Komposisi Hakim dan Beban Perkara Korupsi
Sunarto menjelaskan bahwa untuk menangani perkara tindak pidana korupsi dan perselisihan hubungan industrial, Mahkamah Agung didukung oleh 8 orang hakim ad hoc. Komposisi ini terdiri atas 3 hakim ad hoc untuk tipikor dan 5 hakim ad hoc untuk PHI.
"Dengan komposisi tersebut, rata-rata beban kerja setiap hakim agung pada 2025 mencapai 2.384 berkas perkara per tahun, atau sekitar 199 berkas per bulan," lanjut Sunarto. Angka ini menunjukkan tekanan yang signifikan pada sistem peradilan.
Penyelesaian Perkara dan Peran Teknologi
Meskipun menghadapi overload, para hakim agung berhasil menyelesaikan 99,54 persen dari beban tersebut. Ini setara dengan sekitar 2.373 perkara per tahun atau 198 perkara per bulan.
"Capaian kinerja tersebut tidak terlepas dari langkah strategis Mahkamah Agung dalam pemanfaatan teknologi informasi," ujar Sunarto.
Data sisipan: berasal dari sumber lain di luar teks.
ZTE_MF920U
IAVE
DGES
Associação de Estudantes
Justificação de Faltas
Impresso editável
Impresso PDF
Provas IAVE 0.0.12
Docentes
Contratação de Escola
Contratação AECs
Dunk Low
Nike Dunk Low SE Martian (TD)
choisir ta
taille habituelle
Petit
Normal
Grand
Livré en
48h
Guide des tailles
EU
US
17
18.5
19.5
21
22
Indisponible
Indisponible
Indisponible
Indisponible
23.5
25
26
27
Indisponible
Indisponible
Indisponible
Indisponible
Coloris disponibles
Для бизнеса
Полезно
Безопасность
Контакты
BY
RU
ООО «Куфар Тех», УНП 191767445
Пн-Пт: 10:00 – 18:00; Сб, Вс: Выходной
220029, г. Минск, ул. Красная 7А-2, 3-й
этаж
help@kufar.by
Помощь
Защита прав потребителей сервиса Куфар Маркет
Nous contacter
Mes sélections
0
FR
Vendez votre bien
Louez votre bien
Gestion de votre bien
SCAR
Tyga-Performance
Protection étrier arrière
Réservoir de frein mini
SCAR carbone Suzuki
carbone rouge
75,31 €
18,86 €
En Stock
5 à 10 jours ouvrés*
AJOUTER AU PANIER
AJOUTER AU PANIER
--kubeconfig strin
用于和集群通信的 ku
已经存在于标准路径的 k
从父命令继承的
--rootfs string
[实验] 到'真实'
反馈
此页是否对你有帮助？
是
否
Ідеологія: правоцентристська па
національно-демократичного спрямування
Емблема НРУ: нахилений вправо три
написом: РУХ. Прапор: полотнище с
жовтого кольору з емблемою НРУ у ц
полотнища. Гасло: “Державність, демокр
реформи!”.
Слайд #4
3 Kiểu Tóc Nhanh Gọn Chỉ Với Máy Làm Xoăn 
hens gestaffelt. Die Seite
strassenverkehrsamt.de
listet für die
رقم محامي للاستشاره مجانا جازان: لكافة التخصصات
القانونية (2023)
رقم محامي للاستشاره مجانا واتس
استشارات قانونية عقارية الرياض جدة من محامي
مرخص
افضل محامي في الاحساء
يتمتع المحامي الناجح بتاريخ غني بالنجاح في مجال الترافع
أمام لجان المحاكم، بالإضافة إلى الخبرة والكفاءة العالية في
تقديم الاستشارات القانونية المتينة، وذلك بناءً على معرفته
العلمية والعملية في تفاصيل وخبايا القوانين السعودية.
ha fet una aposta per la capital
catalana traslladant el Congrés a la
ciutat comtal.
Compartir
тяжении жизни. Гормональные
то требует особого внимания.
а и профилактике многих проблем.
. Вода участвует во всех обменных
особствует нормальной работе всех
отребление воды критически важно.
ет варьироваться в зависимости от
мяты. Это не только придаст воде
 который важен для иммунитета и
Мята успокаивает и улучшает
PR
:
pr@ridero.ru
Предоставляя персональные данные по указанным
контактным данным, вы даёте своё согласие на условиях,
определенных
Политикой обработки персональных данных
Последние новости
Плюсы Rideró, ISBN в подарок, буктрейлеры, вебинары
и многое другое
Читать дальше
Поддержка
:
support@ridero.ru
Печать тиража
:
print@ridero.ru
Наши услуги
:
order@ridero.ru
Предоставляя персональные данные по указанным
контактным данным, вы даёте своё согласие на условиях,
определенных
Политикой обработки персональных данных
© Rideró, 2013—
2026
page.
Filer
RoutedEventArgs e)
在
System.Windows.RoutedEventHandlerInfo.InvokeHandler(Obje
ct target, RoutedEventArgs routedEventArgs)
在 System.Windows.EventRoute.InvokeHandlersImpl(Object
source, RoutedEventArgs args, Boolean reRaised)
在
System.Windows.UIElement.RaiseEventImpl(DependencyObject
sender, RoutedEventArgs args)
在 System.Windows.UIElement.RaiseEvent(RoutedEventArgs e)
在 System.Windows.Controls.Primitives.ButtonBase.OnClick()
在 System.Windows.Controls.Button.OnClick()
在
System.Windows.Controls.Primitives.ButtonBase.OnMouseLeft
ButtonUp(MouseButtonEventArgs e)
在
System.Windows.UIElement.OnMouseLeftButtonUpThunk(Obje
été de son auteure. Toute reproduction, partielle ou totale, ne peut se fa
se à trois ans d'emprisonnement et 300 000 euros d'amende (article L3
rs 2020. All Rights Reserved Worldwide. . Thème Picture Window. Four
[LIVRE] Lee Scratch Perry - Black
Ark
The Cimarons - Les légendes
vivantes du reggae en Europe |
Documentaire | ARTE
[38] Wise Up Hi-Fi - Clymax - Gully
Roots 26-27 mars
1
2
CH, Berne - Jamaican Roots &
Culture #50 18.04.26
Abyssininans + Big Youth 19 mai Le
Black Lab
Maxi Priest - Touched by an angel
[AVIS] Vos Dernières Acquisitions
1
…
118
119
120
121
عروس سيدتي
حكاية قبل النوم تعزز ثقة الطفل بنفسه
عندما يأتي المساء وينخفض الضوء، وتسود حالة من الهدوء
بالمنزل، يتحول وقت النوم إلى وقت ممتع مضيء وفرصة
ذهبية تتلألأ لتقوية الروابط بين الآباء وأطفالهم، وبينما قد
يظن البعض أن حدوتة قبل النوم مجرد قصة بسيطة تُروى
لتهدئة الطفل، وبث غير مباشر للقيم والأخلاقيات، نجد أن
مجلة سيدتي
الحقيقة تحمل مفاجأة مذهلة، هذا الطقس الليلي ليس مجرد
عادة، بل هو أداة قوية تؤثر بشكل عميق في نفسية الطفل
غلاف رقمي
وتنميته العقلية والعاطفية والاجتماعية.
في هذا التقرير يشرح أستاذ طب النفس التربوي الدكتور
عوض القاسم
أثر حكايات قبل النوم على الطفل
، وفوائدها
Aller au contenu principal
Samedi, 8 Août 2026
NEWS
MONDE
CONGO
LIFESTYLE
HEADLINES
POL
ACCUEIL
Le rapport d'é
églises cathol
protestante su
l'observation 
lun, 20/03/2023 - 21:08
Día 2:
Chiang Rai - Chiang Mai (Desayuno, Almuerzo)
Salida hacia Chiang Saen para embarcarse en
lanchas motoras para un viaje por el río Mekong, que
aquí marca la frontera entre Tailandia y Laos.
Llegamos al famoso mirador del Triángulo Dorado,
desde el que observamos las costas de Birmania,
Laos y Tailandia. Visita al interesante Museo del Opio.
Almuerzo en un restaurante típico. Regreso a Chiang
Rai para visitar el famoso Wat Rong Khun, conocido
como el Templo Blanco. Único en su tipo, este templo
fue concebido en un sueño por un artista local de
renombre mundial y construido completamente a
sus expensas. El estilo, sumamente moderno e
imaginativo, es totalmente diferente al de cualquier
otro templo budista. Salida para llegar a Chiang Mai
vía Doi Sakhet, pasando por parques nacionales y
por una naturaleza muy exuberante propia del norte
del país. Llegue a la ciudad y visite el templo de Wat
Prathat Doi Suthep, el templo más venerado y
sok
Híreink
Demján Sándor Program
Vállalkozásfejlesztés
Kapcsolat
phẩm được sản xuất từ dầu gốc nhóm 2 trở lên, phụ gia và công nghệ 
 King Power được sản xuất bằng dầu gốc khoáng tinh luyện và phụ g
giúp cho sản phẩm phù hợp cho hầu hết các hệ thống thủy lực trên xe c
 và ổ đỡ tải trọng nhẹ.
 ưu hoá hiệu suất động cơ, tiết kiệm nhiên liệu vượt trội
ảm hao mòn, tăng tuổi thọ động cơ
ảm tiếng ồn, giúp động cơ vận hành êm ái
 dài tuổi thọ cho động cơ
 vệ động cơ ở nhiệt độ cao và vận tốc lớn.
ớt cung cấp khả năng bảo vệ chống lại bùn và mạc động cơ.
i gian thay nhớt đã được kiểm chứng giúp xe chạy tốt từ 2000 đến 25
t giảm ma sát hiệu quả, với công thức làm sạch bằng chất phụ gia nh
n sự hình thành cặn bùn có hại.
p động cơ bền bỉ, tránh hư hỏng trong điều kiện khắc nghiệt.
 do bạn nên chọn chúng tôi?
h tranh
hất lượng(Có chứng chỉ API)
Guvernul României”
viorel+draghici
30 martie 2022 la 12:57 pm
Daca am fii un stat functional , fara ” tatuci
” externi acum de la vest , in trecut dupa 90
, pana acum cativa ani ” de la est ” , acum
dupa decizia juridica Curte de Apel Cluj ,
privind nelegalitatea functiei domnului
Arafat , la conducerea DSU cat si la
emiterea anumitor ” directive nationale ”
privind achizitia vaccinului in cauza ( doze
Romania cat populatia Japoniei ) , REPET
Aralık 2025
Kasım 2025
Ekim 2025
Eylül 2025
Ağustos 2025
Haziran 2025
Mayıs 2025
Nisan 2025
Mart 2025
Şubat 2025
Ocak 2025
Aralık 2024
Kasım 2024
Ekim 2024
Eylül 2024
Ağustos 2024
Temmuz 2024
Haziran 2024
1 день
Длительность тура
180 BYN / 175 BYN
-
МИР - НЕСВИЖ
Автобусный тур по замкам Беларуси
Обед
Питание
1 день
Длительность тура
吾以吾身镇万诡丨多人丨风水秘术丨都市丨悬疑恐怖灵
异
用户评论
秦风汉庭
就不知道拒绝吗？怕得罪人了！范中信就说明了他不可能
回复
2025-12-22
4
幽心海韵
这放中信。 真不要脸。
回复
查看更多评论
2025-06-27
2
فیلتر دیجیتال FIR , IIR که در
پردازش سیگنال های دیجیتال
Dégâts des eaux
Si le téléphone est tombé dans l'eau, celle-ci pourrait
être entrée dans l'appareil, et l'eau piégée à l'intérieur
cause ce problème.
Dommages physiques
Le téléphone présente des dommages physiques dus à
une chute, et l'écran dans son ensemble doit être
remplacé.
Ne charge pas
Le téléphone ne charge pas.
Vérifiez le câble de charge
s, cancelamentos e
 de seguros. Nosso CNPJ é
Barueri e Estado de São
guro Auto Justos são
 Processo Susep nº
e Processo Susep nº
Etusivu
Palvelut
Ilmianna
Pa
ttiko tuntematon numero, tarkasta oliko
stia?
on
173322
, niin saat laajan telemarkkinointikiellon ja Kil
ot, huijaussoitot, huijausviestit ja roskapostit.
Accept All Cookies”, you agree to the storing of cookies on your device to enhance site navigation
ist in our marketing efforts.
Salah satu inisiatif kunci adalah penerapan pengajuan kasasi dan peninjauan kembali secara elektronik sejak 1 Mei 2024, yang pada tahun 2025 telah mencapai rasio penggunaan sebesar 96,58 persen.
Dampak Lingkungan dari Digitalisasi
Sunarto juga menyoroti bahwa pemanfaatan teknologi dan digitalisasi memberikan kontribusi positif terhadap pelestarian lingkungan. Sistem ini mampu mengurangi penggunaan kertas dalam proses pengajuan dan penanganan perkara di tingkat pertama, banding, dan kasasi.
Menurutnya, melalui digitalisasi yang diterapkan, MA dan Badan Peradilan di bawahnya berpotensi mengurangi penggunaan kertas hingga 866 ton. "Pengurangan ini setara dengan upaya penyelamatan sekitar 10.263 pohon dan penghematan air sebesar 2.309.133.600 liter, serta berpotensi menurunkan emisi CO2 sebanyak 805.631 kg," jelas Sunarto.
Laporan ini menggarisbawahi tantangan beban kerja yang tinggi di peradilan, sekaligus menunjukkan bagaimana inovasi teknologi dapat meningkatkan efisiensi dan mendukung keberlanjutan lingkungan.